Stored entries
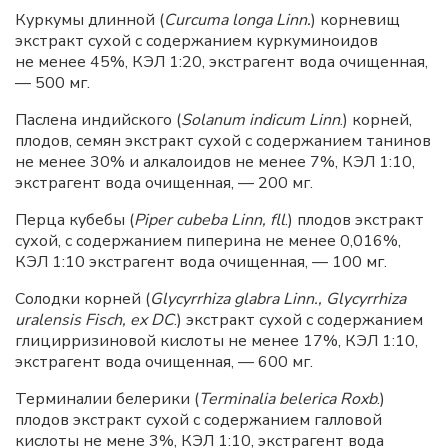
Куркумы длинной (
Curcuma longa Linn.
) корневищ
экстракт сухой с содержанием куркуминоидов
не менее 45%, КЭЛ 1:20, экстрагент вода очищенная,
— 500 мг.
Паслена индийского (
Solanum indicum Linn
.) корней,
плодов, семян экстракт сухой с содержанием танинов
не менее 30% и алкалоидов не менее 7%, КЭЛ 1:10,
экстрагент вода очищенная, — 200 мг.
Перца кубебы (
Piper cubeba Linn, fll
.) плодов экстракт
сухой, с содержанием пиперина не менее 0,016%,
КЭЛ 1:10 экстрагент вода очищенная, — 100 мг.
Солодки корней (
Glycyrrhiza glabra Linn., Glycyrrhiza
uralensis Fisch, ex DC
.) экстракт сухой с содержанием
глицирризиновой кислоты не менее 17%, КЭЛ 1:10,
экстрагент вода очищенная, — 600 мг.
Терминалии белерики (
Terminalia belerica Roxb
.)
плодов экстракт сухой с содержанием галловой
кислоты не мене 3%, КЭЛ 1:10, экстрагент вода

■ **About this task**
Return the records word for word, leaving every picture out of the copy.

■ **Task output**
Куркумы длинной (
Curcuma longa Linn.
) корневищ
экстракт сухой с содержанием куркуминоидов
не менее 45%, КЭЛ 1:20, экстрагент вода очищенная,
— 500 мг.
Паслена индийского (
Solanum indicum Linn
.) корней,
плодов, семян экстракт сухой с содержанием танинов
не менее 30% и алкалоидов не менее 7%, КЭЛ 1:10,
экстрагент вода очищенная, — 200 мг.
Перца кубебы (
Piper cubeba Linn, fll
.) плодов экстракт
сухой, с содержанием пиперина не менее 0,016%,
КЭЛ 1:10 экстрагент вода очищенная, — 100 мг.
Солодки корней (
Glycyrrhiza glabra Linn., Glycyrrhiza
uralensis Fisch, ex DC
.) экстракт сухой с содержанием
глицирризиновой кислоты не менее 17%, КЭЛ 1:10,
экстрагент вода очищенная, — 600 мг.
Терминалии белерики (
Terminalia belerica Roxb
.)
плодов экстракт сухой с содержанием галловой
кислоты не мене 3%, КЭЛ 1:10, экстрагент вода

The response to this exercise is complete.